= DIRECTIONS =
Give the number of lines in the data below that contain "Gallery", with no other words.

Saved entries:
━━━━

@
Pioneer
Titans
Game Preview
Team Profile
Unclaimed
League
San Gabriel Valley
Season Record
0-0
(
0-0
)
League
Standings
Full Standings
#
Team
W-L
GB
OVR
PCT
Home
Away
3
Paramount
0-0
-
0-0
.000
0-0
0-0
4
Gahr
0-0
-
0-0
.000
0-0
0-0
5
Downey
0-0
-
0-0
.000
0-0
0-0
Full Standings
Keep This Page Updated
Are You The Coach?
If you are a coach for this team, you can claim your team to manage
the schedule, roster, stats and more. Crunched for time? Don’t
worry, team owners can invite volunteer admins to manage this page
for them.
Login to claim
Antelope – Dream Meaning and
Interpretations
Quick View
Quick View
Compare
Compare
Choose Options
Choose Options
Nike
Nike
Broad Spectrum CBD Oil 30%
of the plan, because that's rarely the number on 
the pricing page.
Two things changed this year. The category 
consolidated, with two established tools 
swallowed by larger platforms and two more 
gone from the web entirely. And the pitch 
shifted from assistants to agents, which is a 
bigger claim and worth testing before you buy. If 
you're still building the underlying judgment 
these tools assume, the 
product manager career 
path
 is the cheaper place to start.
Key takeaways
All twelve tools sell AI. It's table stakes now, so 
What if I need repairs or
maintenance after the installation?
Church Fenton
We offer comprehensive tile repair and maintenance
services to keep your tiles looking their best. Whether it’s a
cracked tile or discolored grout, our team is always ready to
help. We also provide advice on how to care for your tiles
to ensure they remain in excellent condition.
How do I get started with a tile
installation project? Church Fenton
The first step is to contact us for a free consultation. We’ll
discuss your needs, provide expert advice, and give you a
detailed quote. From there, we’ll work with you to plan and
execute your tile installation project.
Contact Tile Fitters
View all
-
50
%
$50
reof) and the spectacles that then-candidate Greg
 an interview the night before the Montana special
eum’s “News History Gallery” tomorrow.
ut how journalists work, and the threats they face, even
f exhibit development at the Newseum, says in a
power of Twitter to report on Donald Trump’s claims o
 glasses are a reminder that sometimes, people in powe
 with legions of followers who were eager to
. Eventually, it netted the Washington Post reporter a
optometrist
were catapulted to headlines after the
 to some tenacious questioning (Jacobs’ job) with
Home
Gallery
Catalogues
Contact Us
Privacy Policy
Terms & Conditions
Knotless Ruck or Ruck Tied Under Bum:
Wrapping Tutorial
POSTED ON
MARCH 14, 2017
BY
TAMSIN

━━━━

= REPLY =
2